Background: The accurate microscopic diagnosis of lung cancer has become insufficient
due to the concept of personalized medicine. Tissue samples are used not only for microscopic diagnosis
but also for the assessment of the different targets. Biopsies are performed in 80% of the patients and
they are not sufficient for molecular diagnosis in 30 % of the cases. Liquid biopsy (LB) has been
reported as a possible surrogate to tissue samples and has been introduced in the management scheme
of the patients since 2014. We aimed to highlight the diagnostic value of liquid biopsy in assessing the
molecular profile of non small cell carcinomas in comparison with tissue biopsy.

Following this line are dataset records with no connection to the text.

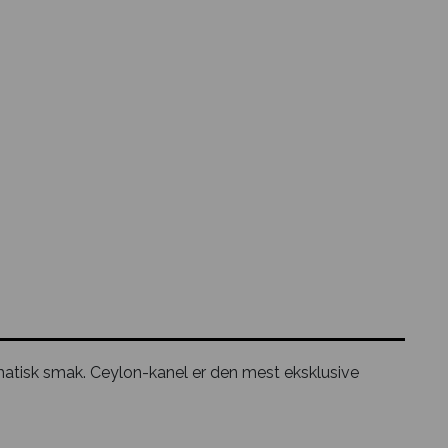
matisk smak. Ceylon-kanel er den mest eksklusive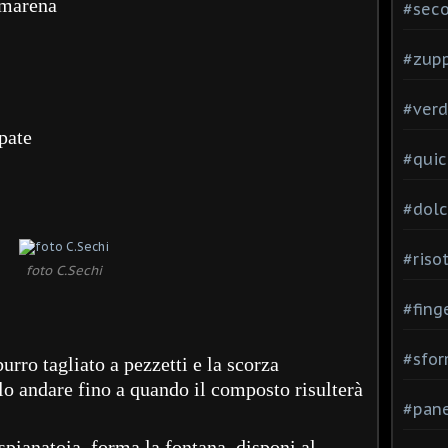
amarena
#seco
#zup
#verd
pate
#quic
#dolc
#risot
foto C.Sechi
#fing
#sfor
burro tagliato a pezzetti e la scorza
llo andare fino a quando il composto risulterà
#pane
spianatoia, forma la fontana, disponi al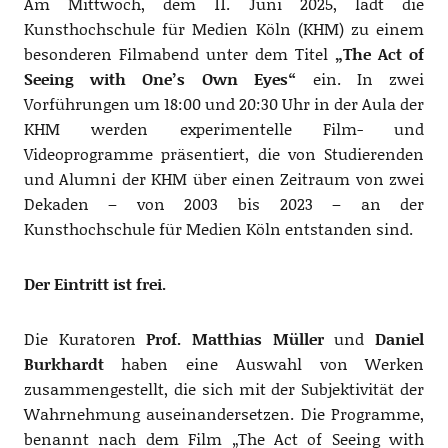
Am Mittwoch, dem 11. Juni 2025, lädt die
Kunsthochschule für Medien Köln (KHM) zu einem
besonderen Filmabend unter dem Titel
„The Act of
Seeing with One’s Own Eyes“
ein. In zwei
Vorführungen um 18:00 und 20:30 Uhr in der Aula der
KHM werden experimentelle Film- und
Videoprogramme präsentiert, die von Studierenden
und Alumni der KHM über einen Zeitraum von zwei
Dekaden – von 2003 bis 2023 – an der
Kunsthochschule für Medien Köln entstanden sind.
Der Eintritt ist frei.
Die Kuratoren
Prof. Matthias Müller
und
Daniel
Burkhardt
haben eine Auswahl von Werken
zusammengestellt, die sich mit der Subjektivität der
Wahrnehmung auseinandersetzen. Die Programme,
benannt nach dem Film „The Act of Seeing with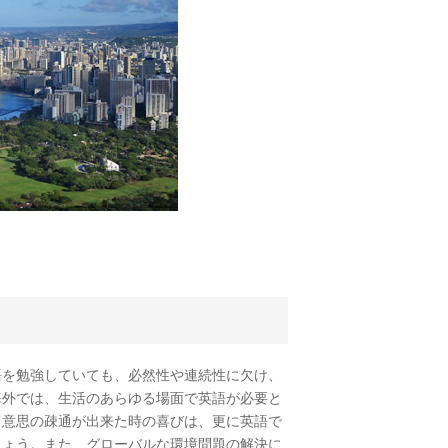
を勉強していても、必然性や連続性に欠け、
海外では、生活のあらゆる場面で英語が必要と
て意思の疎通が出来た時の喜びは、更に英語で
しょう。また、グローバルな環境問題の解決に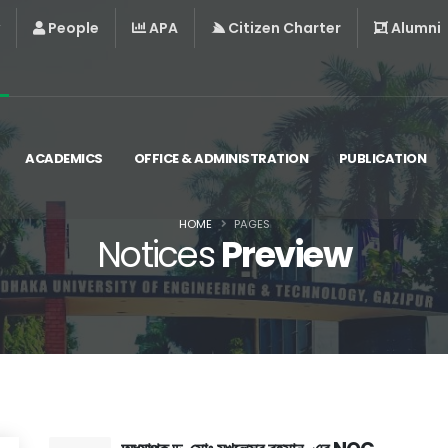
People
APA
Citizen Charter
Alumni
ACADEMICS
OFFICE & ADMINISTRATION
PUBLICATION
HOME
PAGES
Notices
Preview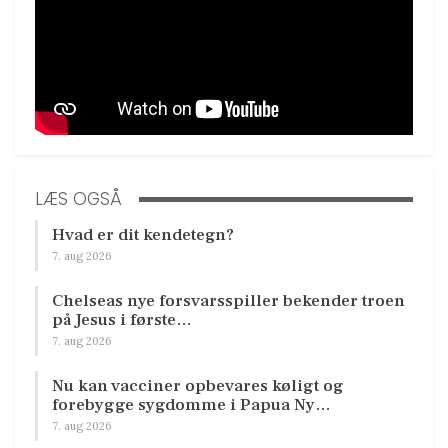
LÆS OGSÅ
Hvad er dit kendetegn?
7. aug 2026
Chelseas nye forsvarsspiller bekender troen
på Jesus i første…
7. aug 2026
Nu kan vacciner opbevares køligt og
forebygge sygdomme i Papua Ny…
7. aug 2026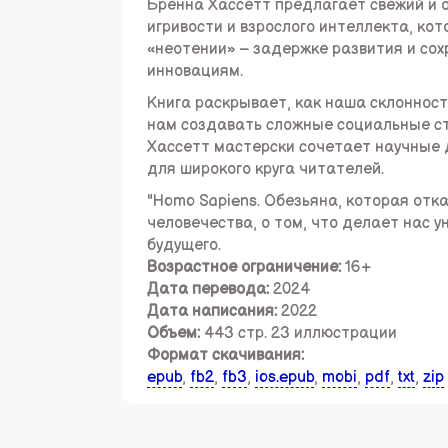
Бренна Хассетт предлагает свежий и 
игривости и взрослого интеллекта, к
«неотении» – задержке развития и сох
инновациям.
Книга раскрывает, как наша склонност
нам создавать сложные социальные ст
Хассетт мастерски сочетает научные
для широкого круга читателей.
"Homo Sapiens. Обезьяна, которая отк
человечества, о том, что делает нас 
будущего.
Возрастное ограничение:
16+
Дата перевода:
2024
Дата написания:
2022
Объем:
443 стр. 23 иллюстрации
Формат скачивания:
epub
,
fb2
,
fb3
,
ios.epub
,
mobi
,
pdf
,
txt
,
zip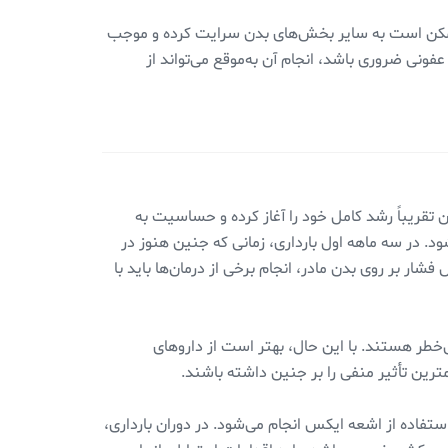
ن ممکن است به سایر بخش‌های بدن سرایت کرده و موجب
نی ضروری باشد، انجام آن به‌موقع می‌تواند از
 سه ماهه دوم بارداری (ماه‌های ۴ تا ۶) است. در این زمان، جنین تقریباً رشد کامل خود را آغاز کرده و حساسیت به
. در سه ماهه اول بارداری، زمانی که جنین هنوز در
ر بر روی بدن مادر، انجام برخی از درمان‌ها باید با
‌خطر هستند. با این حال، بهتر است از داروهای
رین تأثیر منفی را بر جنین داشته باشند.
استفاده از اشعه ایکس انجام می‌شود. در دوران بارداری،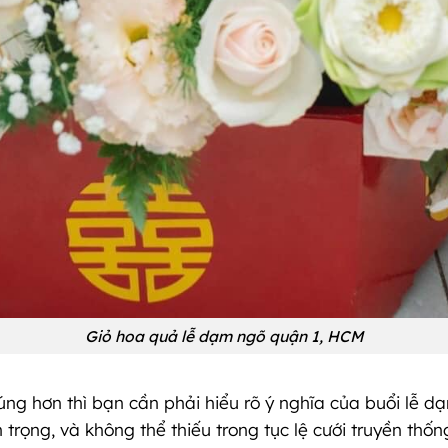
Giỏ hoa quả lễ dạm ngõ quận 1, HCM
úng hơn thì bạn cần phải hiểu rõ ý nghĩa của buổi lễ d
trọng, và không thể thiếu trong tục lệ cưới truyền thốn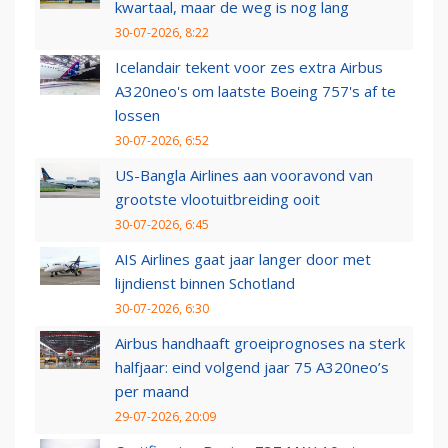
kwartaal, maar de weg is nog lang
30-07-2026, 8:22
Icelandair tekent voor zes extra Airbus
A320neo's om laatste Boeing 757's af te
lossen
30-07-2026, 6:52
US-Bangla Airlines aan vooravond van
grootste vlootuitbreiding ooit
30-07-2026, 6:45
AIS Airlines gaat jaar langer door met
lijndienst binnen Schotland
30-07-2026, 6:30
Airbus handhaaft groeiprognoses na sterk
halfjaar: eind volgend jaar 75 A320neo’s
per maand
29-07-2026, 20:09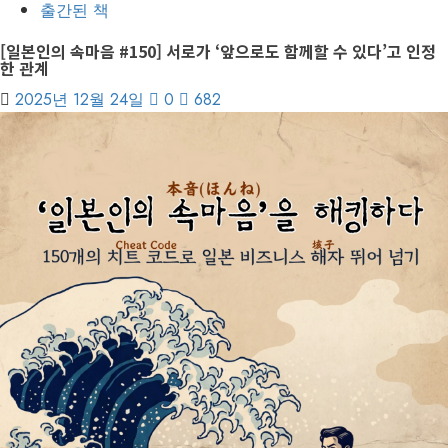
출간된 책
[일본인의 속마음 #150] 서로가 ‘앞으로도 함께할 수 있다’고 인정
한 관계
2025년 12월 24일
0
682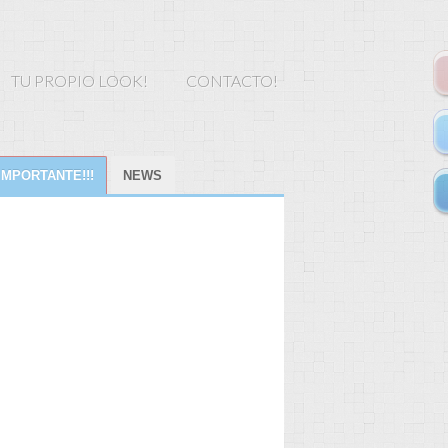
TU PROPIO LOOK!
CONTACTO!
IMPORTANTE!!!
NEWS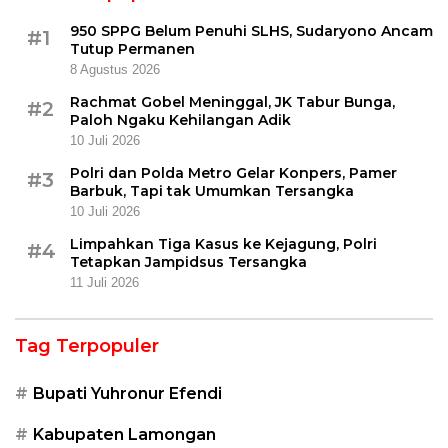
950 SPPG Belum Penuhi SLHS, Sudaryono Ancam
#1
Tutup Permanen
8 Agustus 2026
Rachmat Gobel Meninggal, JK Tabur Bunga,
#2
Paloh Ngaku Kehilangan Adik
10 Juli 2026
Polri dan Polda Metro Gelar Konpers, Pamer
#3
Barbuk, Tapi tak Umumkan Tersangka
10 Juli 2026
Limpahkan Tiga Kasus ke Kejagung, Polri
#4
Tetapkan Jampidsus Tersangka
11 Juli 2026
Tag Terpopuler
Bupati Yuhronur Efendi
Kabupaten Lamongan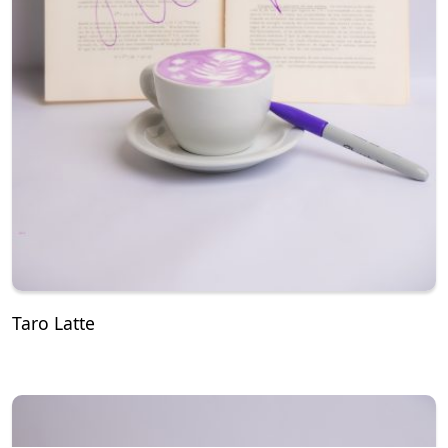
Taro Latte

Methods: We retracted eligible articles from PubMed, Embase and Cochrane databases. We
calculated the pooled sensitivity (SEN), specificity (SPE), positive likelihood ratio (PLR), negative
likelihood ratio (NLR) and diagnostic odds ratio (DOR). A summary receiver operating characteristic
curve (SROC) and area under curve (AUC) were used to evaluate the overall diagnostic performance
using the Meta-Disc software 5.1.32. The heterogeneity was assessed using I square statistics. A metaregression
was performed in case of heterogeneity. In case of absence of covariates, a sensitivity
analysis was done in order to assess publications that induced a statistical bias.
Results: 39 eligible studies involving 4782 patients were included. The overall statistical studies
showed heterogeneity in the SEN, SPE, PLR, NLR and DOR. No threshold effect was revealed. The
meta-regression incorporating the ethnicity, the test, the technique used in tissue and plasma and the
use of plasma or serum as covariates showed no impact of these factors. A sensitivity analysis allowed
achieving the homogeneity in the SPE and DOR. The overall pooled SEN and SPE were 0.61 and
0.95 respectively. The PLR was 9.51, the NLR was 0.45 and DOR was 24.58. The SROC curve with
AUC of 0,93 indicated that the liquid biopsy is capable of identifying wild type samples from mutated
ones with a relatively high accuracy.
Conclusion: This meta-analysis suggested that detection of molecular mutations by cfDNA is of
adequate diagnostic accuracy in association to tissues. The high specificity and the moderate
sensitivity highlight the value of LB as a screening test.